A rotatividade é reconhecida como necessária para organizar o uso do espaço público e garantir acesso às vagas em áreas de grande demanda, especialmente no comércio central. O problema apontado pelos usuários está na execução do modelo.
O período de adaptação, estabelecido após críticas às mudanças implementadas no fim de 2025, foi encerrado em 31 de dezembro. Sem comunicação prévia sobre o fim da fase educativa ou novas orientações, passaram a valer integralmente as regras do Decreto nº 23.999/2025.
Entre as exigências estão o pagamento exclusivamente digital, o limite de até duas horas por vaga, sem renovação imediata, e a aplicação da Tarifa de Pós-Utilização (TPU), no valor de R$ 60, para quem não registra o estacionamento dentro do prazo.
Motoristas relatam dificuldade principalmente pela ausência de aviso oficial e pela falta de um prazo razoável para regularização, o que afeta usuários sem acesso imediato à internet ou recursos financeiros.
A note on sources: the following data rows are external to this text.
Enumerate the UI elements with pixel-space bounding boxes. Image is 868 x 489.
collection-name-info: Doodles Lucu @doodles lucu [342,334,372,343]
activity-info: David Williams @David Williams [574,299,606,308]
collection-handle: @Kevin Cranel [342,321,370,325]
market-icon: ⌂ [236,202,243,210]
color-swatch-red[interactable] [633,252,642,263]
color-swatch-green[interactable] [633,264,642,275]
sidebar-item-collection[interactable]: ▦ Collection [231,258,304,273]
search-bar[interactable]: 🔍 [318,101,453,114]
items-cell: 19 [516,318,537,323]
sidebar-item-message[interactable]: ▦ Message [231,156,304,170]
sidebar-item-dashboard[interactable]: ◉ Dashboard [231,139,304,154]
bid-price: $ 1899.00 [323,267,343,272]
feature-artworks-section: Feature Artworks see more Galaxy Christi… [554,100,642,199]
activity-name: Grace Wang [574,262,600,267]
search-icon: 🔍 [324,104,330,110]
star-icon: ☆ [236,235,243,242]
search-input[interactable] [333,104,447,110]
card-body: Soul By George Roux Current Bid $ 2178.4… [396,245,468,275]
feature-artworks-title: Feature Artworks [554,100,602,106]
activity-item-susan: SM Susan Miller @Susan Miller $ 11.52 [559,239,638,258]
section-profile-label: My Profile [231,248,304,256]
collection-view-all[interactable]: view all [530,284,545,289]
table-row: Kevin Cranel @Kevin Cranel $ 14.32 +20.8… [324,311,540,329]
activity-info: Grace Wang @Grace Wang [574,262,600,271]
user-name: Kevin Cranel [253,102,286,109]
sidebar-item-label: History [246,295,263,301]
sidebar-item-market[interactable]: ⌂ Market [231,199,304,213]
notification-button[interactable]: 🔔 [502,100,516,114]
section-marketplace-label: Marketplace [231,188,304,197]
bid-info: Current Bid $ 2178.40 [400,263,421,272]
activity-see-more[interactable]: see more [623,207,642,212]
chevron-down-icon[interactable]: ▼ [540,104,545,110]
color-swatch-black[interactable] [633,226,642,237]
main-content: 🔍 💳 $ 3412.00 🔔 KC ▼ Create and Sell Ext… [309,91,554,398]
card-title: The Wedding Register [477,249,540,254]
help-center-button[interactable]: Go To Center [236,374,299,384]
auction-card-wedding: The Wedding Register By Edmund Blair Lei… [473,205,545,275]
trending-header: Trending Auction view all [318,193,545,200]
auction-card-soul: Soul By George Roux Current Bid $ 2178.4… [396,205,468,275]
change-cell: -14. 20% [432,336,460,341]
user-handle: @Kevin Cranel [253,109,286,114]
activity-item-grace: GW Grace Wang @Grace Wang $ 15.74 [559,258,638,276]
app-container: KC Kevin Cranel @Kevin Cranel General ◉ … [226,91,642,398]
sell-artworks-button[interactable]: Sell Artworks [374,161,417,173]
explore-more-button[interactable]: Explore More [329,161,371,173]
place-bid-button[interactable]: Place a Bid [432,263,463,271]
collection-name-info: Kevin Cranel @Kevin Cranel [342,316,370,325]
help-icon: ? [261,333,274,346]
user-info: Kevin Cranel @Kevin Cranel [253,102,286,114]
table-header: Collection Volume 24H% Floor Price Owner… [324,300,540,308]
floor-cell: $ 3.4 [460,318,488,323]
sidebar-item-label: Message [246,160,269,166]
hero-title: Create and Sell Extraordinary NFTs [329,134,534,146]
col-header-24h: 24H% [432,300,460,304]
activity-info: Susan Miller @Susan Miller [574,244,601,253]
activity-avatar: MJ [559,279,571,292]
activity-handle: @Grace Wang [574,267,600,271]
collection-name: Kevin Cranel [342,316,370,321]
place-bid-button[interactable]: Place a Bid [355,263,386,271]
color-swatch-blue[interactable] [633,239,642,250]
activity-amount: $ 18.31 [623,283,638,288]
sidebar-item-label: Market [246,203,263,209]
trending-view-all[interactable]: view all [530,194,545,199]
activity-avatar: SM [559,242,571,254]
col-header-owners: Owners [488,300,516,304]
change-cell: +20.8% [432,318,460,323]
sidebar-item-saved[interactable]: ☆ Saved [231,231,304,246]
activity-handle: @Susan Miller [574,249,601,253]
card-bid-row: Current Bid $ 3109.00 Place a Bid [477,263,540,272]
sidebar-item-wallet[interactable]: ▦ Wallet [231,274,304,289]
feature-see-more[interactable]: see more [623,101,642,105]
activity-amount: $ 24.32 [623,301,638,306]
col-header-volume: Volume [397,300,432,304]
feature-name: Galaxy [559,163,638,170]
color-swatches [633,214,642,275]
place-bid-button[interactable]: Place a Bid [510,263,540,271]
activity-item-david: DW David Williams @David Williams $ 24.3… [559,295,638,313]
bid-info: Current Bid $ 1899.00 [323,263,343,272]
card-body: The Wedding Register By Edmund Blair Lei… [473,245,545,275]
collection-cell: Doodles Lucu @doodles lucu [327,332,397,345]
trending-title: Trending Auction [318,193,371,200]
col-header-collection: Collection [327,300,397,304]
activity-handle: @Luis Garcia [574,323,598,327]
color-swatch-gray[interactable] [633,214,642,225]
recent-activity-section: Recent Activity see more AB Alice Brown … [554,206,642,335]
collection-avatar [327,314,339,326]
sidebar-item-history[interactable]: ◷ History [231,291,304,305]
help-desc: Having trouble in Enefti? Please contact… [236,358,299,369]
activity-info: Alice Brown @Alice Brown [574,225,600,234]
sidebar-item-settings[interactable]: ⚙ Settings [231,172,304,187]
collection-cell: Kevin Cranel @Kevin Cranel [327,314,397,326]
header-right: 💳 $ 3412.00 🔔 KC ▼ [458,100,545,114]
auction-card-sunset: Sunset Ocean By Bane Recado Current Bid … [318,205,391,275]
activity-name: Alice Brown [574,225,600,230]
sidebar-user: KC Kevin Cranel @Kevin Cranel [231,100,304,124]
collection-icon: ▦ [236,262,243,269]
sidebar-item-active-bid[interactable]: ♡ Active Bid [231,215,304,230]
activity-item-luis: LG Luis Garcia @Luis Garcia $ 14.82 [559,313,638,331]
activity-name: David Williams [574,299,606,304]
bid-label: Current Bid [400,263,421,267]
Em caso de não pagamento, a cobrança pode ultrapassar R$ 190 com acréscimos.
A crítica central não é ao princípio da cobrança, mas à falta de previsibilidade, informação clara e transição adequada. Até o momento, a Prefeitura de Vitória da Conquista não se manifestou oficialmente sobre ajustes no sistema ou novas medidas de orientação à população.